**Activity:**
In the entries below, filter for the word "your" and copy every matching line.

**Input for this task:**
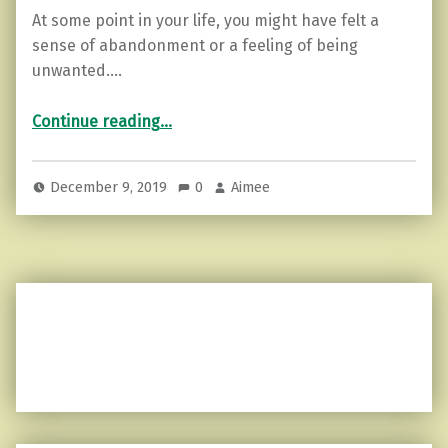
At some point in your life, you might have felt a
sense of abandonment or a feeling of being
unwanted.…
“3 Things to do when you Feel Abandoned or Unwanted.”
Continue reading
…
December 9, 2019
0
Aimee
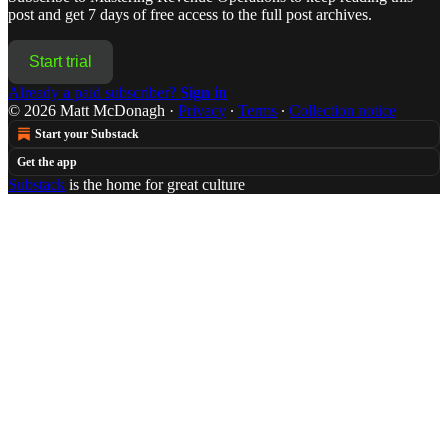
post and get 7 days of free access to the full post archives.
Start trial
Already a paid subscriber?
Sign in
© 2026 Matt McDonagh
·
Privacy
∙
Terms
∙
Collection notice
Start your Substack
Get the app
Substack
is the home for great culture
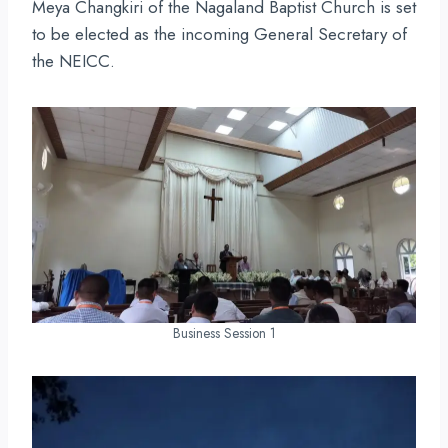
Meya Changkiri of the Nagaland Baptist Church is set
to be elected as the incoming General Secretary of
the NEICC.
Business Session 1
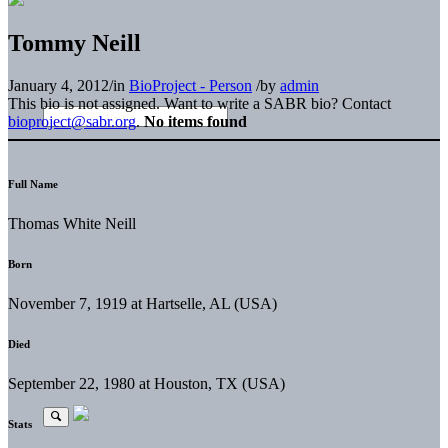
Tommy Neill
January 4, 2012
/
in
BioProject - Person
/
by
admin
This bio is not assigned. Want to write a SABR bio? Contact
bioproject@sabr.org
.
No items found
Full Name
Thomas White Neill
Born
November 7, 1919 at Hartselle, AL (USA)
Died
September 22, 1980 at Houston, TX (USA)
Stats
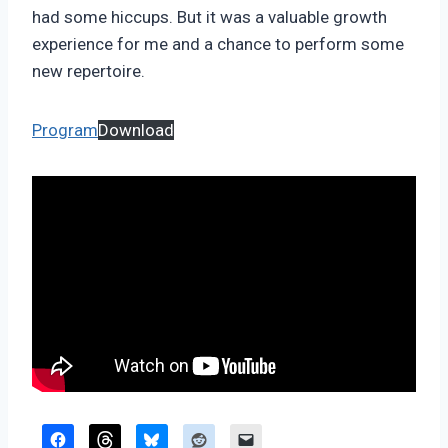
had some hiccups. But it was a valuable growth
experience for me and a chance to perform some
new repertoire.
Program
Download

**Answer below:**
At some point in your life, you might have felt a
Start your Substack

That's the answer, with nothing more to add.